◆ REQUIRED ACTION: Your task is to repeat, word for word, the line containing "Federação Paulista de Futebol decide" and all lines that follow it to the end of the material, and no other lines.

◆ DATA PROVIDED:
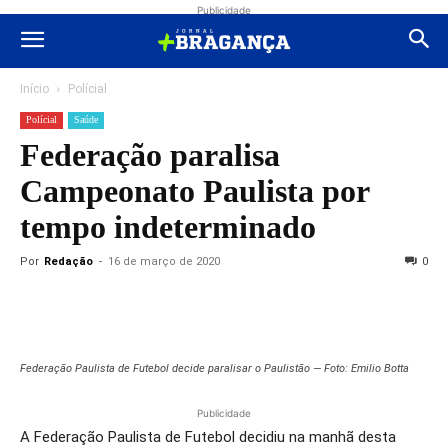
Publicidade
Início
Polícial
Polícial
Saúde
Federação paralisa
Campeonato Paulista por
tempo indeterminado
Por
Redação
-
16 de março de 2020
0
Federação Paulista de Futebol decide paralisar o Paulistão — Foto: Emilio Botta
Publicidade
A Federação Paulista de Futebol decidiu na manhã desta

◆ WRITTEN REPLY:
Federação Paulista de Futebol decide paralisar o Paulistão — Foto: Emilio Botta
Publicidade
A Federação Paulista de Futebol decidiu na manhã desta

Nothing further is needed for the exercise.